Baptist successionism (or Baptist perpetuity) is one of several theories on the origin and continuation of Baptist churches. The theory postulates an unbroken lineage of churches (since the days of John the Baptist, who baptized Christ) which have held beliefs similar to those of current Baptists. Groups often included in this lineage include the Montanists, Paulicians, Cathari, Waldenses, Albigenses, Lollards, and Anabaptists.
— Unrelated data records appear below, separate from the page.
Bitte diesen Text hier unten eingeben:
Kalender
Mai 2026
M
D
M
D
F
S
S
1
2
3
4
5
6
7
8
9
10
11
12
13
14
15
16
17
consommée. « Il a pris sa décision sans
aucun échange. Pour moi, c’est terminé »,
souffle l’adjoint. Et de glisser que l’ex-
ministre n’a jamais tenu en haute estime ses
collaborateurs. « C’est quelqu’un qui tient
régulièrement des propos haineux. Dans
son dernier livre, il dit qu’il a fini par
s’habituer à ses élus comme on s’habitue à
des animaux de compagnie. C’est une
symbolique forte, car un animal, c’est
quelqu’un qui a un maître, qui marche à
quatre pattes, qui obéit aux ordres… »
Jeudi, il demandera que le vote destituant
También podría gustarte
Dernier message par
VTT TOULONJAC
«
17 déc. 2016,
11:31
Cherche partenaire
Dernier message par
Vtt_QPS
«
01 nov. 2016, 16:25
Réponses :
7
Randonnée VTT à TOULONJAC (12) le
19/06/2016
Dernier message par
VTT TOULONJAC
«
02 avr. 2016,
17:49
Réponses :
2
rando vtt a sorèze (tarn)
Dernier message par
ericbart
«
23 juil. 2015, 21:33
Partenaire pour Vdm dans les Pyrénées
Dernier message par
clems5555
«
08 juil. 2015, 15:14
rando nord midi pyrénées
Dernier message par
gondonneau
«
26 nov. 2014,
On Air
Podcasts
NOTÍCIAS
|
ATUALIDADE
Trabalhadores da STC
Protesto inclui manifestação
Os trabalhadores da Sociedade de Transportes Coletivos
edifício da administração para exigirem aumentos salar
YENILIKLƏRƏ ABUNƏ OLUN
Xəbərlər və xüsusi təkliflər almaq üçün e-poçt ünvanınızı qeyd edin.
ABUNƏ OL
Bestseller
However most scholars agree that the Baptists originated within 17th-century puritanism.
The theory proposes that Baptists have an unbroken lineage from the early church, while claiming that over time bishops or pastors started to assume more authority which led to the Catholic church being born and which led to errors.
Groups often included in the succession line are Montanists, Novationists, Donatists, Paulicians, Cathars, Waldenses, Petrobrusians, Arnoldists, Henricians, Hussites (partly), Lollards, and Anabaptists.
Supporters of the theory argue that groups such as Bogomils, Paulicians, or Cathars were Baptist in doctrine instead of Gnostic; with, for example, Berlin Hisel arguing that many charges put towards Bogomils were false.
Hisel claimed that the Novatians were credobaptists and accepted rebaptism.
Though Augustine mentions that the Novatians rebaptized converts, the evidence for them being credobaptist has been called "weak".
Berlin Hisel argued against the accusations put towards the Paulicians, such as rejection of the writings of Peter the Apostle and the Old Testament, and argued that the Paulicians held to the orthodox view of the Trinity, a reason for the denial of many charges towards Paulicians was that the sources we have were made by their opponents. It was also put forward that the Paulicians believed in Believer's baptism along with the Bogomils.
Hisel claimed that the charges of rejecting baptism likely meant a rejection of infant baptism and trine-immersion, which could have been taken as rejection of baptism itself, since the sources that exist about Bogomilism are from people who opposed them, and thus he argued that these sources should be taken with suspicion.